The claim for refund in the Lee Wilson & Co. case did not contain paragraph 4 of the sworn statement to the effect that the petitioner had borne the burden of the tax and had not shifted it or been reimbursed for it. The amended claim of the petitioners here did contain paragraph 4. Neither the claim of Lee Wilson & Co. nor the amended claim of the petitioners contained the margin data called for by Schedule D of the form or any other equivalent data or evidence to support their assertion that the taxpayer had borne the burden of the taxes, refund of which was sought, and had not shifted the taxes or been reimbursed for them. The statement which was attached to the Lee Wilson & Co. claim read as follows (page 317 of 111 F.2d):

“It is impossible to determine and prove how much of the tax, if any, was not absorbed by claimant and claimant believes and therefore asserts that it absorbed all the tax.

“Claimant demands refund of the entire amount paid because the Supreme Court has held that it was illegally assessed and collected and because any attempt to condition or restrict the refund thereof, by requiring proof that the tax was absorbed by the claimant, is unconstitutional and void.”

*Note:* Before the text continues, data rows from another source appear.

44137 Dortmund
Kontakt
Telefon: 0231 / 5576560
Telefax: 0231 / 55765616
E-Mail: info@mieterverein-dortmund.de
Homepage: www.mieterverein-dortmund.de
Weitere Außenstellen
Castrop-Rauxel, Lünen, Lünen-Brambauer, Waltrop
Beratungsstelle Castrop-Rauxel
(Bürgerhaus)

The difference, then, between the two claims is this: Lee Wilson & Co. did not assert under oath that it had borne the burden of the tax and had not shifted it or been reimbursed for it, while the petitioners here did so assert in their claim. Lee Wilson & Co. in the statement attached to its claim asserted that it was impossible to prove how much of the tax was not absorbed by it, and that it believed and asserted that it absorbed the entire tax. Petitioners here in their statement said that the data called for in Schedule D of the claim form was not available to them.

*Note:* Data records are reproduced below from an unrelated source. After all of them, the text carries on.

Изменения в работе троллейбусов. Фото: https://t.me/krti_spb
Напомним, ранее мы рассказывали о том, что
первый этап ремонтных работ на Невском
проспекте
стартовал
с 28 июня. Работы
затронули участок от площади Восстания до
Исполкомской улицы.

While, so far as assertions are concerned, the claim of the petitioners is no doubt a better claim than that considered in the Lee Wilson & Co. case, it is subject to the same infirmity which is referred to in both the Lee Wilson & Co. case and the case of Tennessee Consolidated Coal Co. v. Commissioner, supra, which is that it was not accompanied by a statement of evidence or evidentiary facts which would have enabled the Commissioner to determine the merits of petitioners’ claimed right to a refund under Section 902 of the Revenue Act of 1936. It was ruled in the Lee Wilson & Co. case that in connection with a claim for refund of processing taxes, there must be set forth, in accordance with the regulations prescribed by the Commissioner, evidence sufficient to establish “to the satisfaction of the Commissioner * * *, of the trial court, or the Board of Review” that the taxpayer bore the burden of the tax as prescribed by the statute (page 318 of 111 F.2d). It was also ruled in that case that a claim for refund which fails to meet the statutory requirements and has properly been disallowed by the *860Commissioner as defective, leaves the Board of Review without jurisdiction to grant a refund, and that in such a situation a dismissal by the Board of a petition for review is proper (page 318 of 111 F.2d).

The petitioners assert that the Commissioner may not impose upon a taxpayer who has no records, or whose records are destroyed, the impossible burden of furnishing margin data as required by Schedule D. This question appears to have been ruled adversely to petitioners by this Court in the Lee Wilson Co. case (page 318 of 111 F.2d). In any event, we think that it is not presented in this case, for the reason that petitioners’ statement that such data is not available is a mere assertion, conclusion or inference, unsupported by evidence or by a statement of evidentiary facts and unaccompanied by any showing that the petitioners have any competent evidence of any kind with which to substantiate their claim that the Wilson Milling Company has borne the burden of the tax, has not shifted it, and has not been reimbursed for it. Compare Tennessee Consolidated Coal Co. v. Commissioner, supra, page 454 of 117 F.2d.

Our conclusion is that the Board did not err in dismissing the petition for review. Its order is affirmed.